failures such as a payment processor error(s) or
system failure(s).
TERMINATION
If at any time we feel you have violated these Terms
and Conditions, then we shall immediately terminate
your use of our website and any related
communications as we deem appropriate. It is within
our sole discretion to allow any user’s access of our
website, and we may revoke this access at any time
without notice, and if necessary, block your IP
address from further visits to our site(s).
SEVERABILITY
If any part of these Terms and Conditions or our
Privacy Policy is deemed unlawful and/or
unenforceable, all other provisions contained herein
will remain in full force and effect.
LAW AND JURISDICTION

......

Task directions: Find the line containing "our sole discretion" in the material above. Print it and every line after it through the end, exactly and only those.

Completed exercise:
our sole discretion to allow any user’s access of our
website, and we may revoke this access at any time
without notice, and if necessary, block your IP
address from further visits to our site(s).
SEVERABILITY
If any part of these Terms and Conditions or our
Privacy Policy is deemed unlawful and/or
unenforceable, all other provisions contained herein
will remain in full force and effect.
LAW AND JURISDICTION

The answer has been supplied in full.